Focus Area
Interplays and Overlaps in EU Tech Regulation
During the previous European Commission term (2019-2024), close to ten texts regulating the digital and tech sector were adopted at the EU level. This ‘Digital Rulebook’, which covers a wide range of areas – from platform and content regulation to artificial intelligence, the data economy and data governance, and cybersecurity and digital resilience – is lacking one key element: overall coherence. As a result, the current European Commission plans to address overlaps in these rules, with the objective of simplifying compliance, especially for small and medium-sized enterprises. As regulatory overlaps are often used as an excuse by big tech companies not to comply, this simplification effort is being closely watched by our experts. While making implementation and enforcement easier is a legitimate goal, simplification shouldn’t necessarily mean deregulation.
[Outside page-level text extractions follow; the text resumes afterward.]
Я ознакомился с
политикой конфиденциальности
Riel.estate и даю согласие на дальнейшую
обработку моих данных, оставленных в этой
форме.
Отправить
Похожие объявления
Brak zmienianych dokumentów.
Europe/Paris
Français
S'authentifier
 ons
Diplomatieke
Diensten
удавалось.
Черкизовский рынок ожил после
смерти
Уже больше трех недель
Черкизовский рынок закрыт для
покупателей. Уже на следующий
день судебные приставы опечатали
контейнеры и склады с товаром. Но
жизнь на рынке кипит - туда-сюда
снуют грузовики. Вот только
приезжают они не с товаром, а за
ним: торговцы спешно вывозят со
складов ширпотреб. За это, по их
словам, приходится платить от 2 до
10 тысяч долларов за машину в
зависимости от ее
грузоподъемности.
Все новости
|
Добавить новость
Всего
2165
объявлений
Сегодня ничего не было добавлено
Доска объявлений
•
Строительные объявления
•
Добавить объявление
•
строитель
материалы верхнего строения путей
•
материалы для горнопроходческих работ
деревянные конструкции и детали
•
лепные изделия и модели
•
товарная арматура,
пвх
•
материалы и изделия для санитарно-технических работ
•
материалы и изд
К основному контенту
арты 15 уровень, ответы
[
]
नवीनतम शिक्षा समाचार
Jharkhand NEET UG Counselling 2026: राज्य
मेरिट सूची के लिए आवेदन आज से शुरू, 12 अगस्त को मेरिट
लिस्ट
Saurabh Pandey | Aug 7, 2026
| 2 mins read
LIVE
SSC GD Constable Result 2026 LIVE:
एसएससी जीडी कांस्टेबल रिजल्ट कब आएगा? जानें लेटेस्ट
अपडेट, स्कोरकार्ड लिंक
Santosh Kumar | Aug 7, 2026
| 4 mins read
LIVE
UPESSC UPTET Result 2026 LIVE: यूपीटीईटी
To contribute to the public debate on those issues, our experts are focusing on the following research questions:
-
What are the overlaps and contradictions between the DSA and other texts regulating the digital public sphere (i.e., EMFA, GDPR, AVMS Directive, e-Commerce Directive, AI Act, consumer and competition law)?
-
What do these different pieces of legislation demand of regulatory authorities (centralised oversight at EU level vs. decentralised implementation at national level)?
-
How can the EU move towards greater harmonisation and better enforcement?
-
What policy gaps remain to be addressed, and how can this be done in the most efficient way?